> Action item: Copy the material below exactly, but only from the line with "List app elements" onward, the final line included.
>>>>>
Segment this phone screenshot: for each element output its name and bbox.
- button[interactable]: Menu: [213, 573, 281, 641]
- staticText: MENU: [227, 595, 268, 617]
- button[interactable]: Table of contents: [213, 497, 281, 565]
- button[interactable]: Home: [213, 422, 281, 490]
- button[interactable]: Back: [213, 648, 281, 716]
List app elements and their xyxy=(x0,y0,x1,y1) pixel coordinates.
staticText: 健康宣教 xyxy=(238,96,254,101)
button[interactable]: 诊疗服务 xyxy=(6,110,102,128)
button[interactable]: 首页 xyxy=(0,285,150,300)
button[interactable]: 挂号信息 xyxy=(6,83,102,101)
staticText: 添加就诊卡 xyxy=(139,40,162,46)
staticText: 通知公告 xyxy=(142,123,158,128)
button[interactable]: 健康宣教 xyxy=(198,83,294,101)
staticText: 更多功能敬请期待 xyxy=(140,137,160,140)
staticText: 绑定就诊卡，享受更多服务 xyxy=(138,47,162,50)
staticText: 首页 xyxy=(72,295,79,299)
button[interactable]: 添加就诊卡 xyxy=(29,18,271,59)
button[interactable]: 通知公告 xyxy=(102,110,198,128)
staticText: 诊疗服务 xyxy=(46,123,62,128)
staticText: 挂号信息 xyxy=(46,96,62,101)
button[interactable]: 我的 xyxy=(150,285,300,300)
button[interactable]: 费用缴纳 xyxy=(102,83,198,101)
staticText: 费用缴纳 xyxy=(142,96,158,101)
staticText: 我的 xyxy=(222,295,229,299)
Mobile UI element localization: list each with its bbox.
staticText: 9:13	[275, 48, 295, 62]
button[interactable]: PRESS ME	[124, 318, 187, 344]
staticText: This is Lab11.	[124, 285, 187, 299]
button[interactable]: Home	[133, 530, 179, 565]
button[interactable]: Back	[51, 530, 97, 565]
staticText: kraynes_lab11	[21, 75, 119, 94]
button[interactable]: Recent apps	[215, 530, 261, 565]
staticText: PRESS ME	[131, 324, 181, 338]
<<<<<
> Exercise result:
List app elements and their xyxy=(x0,y0,x1,y1) pixel coordinates.
staticText: 健康宣教 xyxy=(238,96,254,101)
button[interactable]: 诊疗服务 xyxy=(6,110,102,128)
button[interactable]: 首页 xyxy=(0,285,150,300)
button[interactable]: 挂号信息 xyxy=(6,83,102,101)
staticText: 添加就诊卡 xyxy=(139,40,162,46)
staticText: 通知公告 xyxy=(142,123,158,128)
button[interactable]: 健康宣教 xyxy=(198,83,294,101)
staticText: 更多功能敬请期待 xyxy=(140,137,160,140)
staticText: 绑定就诊卡，享受更多服务 xyxy=(138,47,162,50)
staticText: 首页 xyxy=(72,295,79,299)
button[interactable]: 添加就诊卡 xyxy=(29,18,271,59)
button[interactable]: 通知公告 xyxy=(102,110,198,128)
staticText: 诊疗服务 xyxy=(46,123,62,128)
staticText: 挂号信息 xyxy=(46,96,62,101)
button[interactable]: 我的 xyxy=(150,285,300,300)
button[interactable]: 费用缴纳 xyxy=(102,83,198,101)
staticText: 费用缴纳 xyxy=(142,96,158,101)
staticText: 我的 xyxy=(222,295,229,299)
Mobile UI element localization: list each with its bbox.
staticText: 9:13	[275, 48, 295, 62]
button[interactable]: PRESS ME	[124, 318, 187, 344]
staticText: This is Lab11.	[124, 285, 187, 299]
button[interactable]: Home	[133, 530, 179, 565]
button[interactable]: Back	[51, 530, 97, 565]
staticText: kraynes_lab11	[21, 75, 119, 94]
button[interactable]: Recent apps	[215, 530, 261, 565]
staticText: PRESS ME	[131, 324, 181, 338]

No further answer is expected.